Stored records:
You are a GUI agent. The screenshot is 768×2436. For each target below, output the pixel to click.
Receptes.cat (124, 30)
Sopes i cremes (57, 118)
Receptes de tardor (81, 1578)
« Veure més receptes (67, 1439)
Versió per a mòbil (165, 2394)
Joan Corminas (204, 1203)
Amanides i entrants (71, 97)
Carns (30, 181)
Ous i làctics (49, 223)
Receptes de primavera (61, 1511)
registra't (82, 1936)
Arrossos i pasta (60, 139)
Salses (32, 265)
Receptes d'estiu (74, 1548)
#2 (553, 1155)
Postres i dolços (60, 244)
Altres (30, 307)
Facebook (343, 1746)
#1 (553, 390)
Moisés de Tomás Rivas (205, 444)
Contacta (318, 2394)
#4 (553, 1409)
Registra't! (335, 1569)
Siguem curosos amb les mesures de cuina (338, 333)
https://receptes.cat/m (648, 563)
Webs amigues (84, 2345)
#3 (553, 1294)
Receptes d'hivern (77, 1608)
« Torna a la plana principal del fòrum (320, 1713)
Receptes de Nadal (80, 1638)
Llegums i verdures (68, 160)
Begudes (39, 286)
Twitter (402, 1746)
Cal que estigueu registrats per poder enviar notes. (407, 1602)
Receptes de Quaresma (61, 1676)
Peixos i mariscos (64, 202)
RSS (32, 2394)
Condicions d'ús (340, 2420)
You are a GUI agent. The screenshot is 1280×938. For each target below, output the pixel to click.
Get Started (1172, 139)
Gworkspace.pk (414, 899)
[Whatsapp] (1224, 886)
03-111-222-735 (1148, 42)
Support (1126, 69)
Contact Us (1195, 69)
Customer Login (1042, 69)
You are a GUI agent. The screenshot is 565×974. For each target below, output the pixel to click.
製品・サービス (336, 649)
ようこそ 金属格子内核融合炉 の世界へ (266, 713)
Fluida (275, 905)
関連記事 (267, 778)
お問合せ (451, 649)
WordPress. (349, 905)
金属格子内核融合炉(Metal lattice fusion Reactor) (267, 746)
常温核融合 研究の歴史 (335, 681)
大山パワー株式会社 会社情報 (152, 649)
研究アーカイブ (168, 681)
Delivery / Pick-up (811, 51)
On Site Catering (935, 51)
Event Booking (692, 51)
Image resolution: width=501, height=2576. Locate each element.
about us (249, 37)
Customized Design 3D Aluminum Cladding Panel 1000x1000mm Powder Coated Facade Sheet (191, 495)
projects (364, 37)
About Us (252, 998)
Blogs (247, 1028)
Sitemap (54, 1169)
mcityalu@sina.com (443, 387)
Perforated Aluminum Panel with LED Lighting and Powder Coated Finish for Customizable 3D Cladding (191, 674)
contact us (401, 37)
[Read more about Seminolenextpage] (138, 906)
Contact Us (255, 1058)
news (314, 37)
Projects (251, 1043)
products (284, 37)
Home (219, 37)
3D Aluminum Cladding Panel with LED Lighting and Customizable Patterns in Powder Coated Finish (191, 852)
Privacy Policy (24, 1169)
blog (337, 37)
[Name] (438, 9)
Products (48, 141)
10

- **What you need to do**
Every record must be transcribed exactly, with no line skipped.

- **Solution for this exercise**
You are a GUI agent. The screenshot is 768×2436. For each target below, output the pixel to click.
Receptes.cat (124, 30)
Sopes i cremes (57, 118)
Receptes de tardor (81, 1578)
« Veure més receptes (67, 1439)
Versió per a mòbil (165, 2394)
Joan Corminas (204, 1203)
Amanides i entrants (71, 97)
Carns (30, 181)
Ous i làctics (49, 223)
Receptes de primavera (61, 1511)
registra't (82, 1936)
Arrossos i pasta (60, 139)
Salses (32, 265)
Receptes d'estiu (74, 1548)
#2 (553, 1155)
Postres i dolços (60, 244)
Altres (30, 307)
Facebook (343, 1746)
#1 (553, 390)
Moisés de Tomás Rivas (205, 444)
Contacta (318, 2394)
#4 (553, 1409)
Registra't! (335, 1569)
Siguem curosos amb les mesures de cuina (338, 333)
https://receptes.cat/m (648, 563)
Webs amigues (84, 2345)
#3 (553, 1294)
Receptes d'hivern (77, 1608)
« Torna a la plana principal del fòrum (320, 1713)
Receptes de Nadal (80, 1638)
Llegums i verdures (68, 160)
Begudes (39, 286)
Twitter (402, 1746)
Cal que estigueu registrats per poder enviar notes. (407, 1602)
Receptes de Quaresma (61, 1676)
Peixos i mariscos (64, 202)
RSS (32, 2394)
Condicions d'ús (340, 2420)
You are a GUI agent. The screenshot is 1280×938. For each target below, output the pixel to click.
Get Started (1172, 139)
Gworkspace.pk (414, 899)
[Whatsapp] (1224, 886)
03-111-222-735 (1148, 42)
Support (1126, 69)
Contact Us (1195, 69)
Customer Login (1042, 69)
You are a GUI agent. The screenshot is 565×974. For each target below, output the pixel to click.
製品・サービス (336, 649)
ようこそ 金属格子内核融合炉 の世界へ (266, 713)
Fluida (275, 905)
関連記事 (267, 778)
お問合せ (451, 649)
WordPress. (349, 905)
金属格子内核融合炉(Metal lattice fusion Reactor) (267, 746)
常温核融合 研究の歴史 (335, 681)
大山パワー株式会社 会社情報 (152, 649)
研究アーカイブ (168, 681)
Delivery / Pick-up (811, 51)
On Site Catering (935, 51)
Event Booking (692, 51)
Image resolution: width=501, height=2576. Locate each element.
about us (249, 37)
Customized Design 3D Aluminum Cladding Panel 1000x1000mm Powder Coated Facade Sheet (191, 495)
projects (364, 37)
About Us (252, 998)
Blogs (247, 1028)
Sitemap (54, 1169)
mcityalu@sina.com (443, 387)
Perforated Aluminum Panel with LED Lighting and Powder Coated Finish for Customizable 3D Cladding (191, 674)
contact us (401, 37)
[Read more about Seminolenextpage] (138, 906)
Contact Us (255, 1058)
news (314, 37)
Projects (251, 1043)
products (284, 37)
Home (219, 37)
3D Aluminum Cladding Panel with LED Lighting and Customizable Patterns in Powder Coated Finish (191, 852)
Privacy Policy (24, 1169)
blog (337, 37)
[Name] (438, 9)
Products (48, 141)
10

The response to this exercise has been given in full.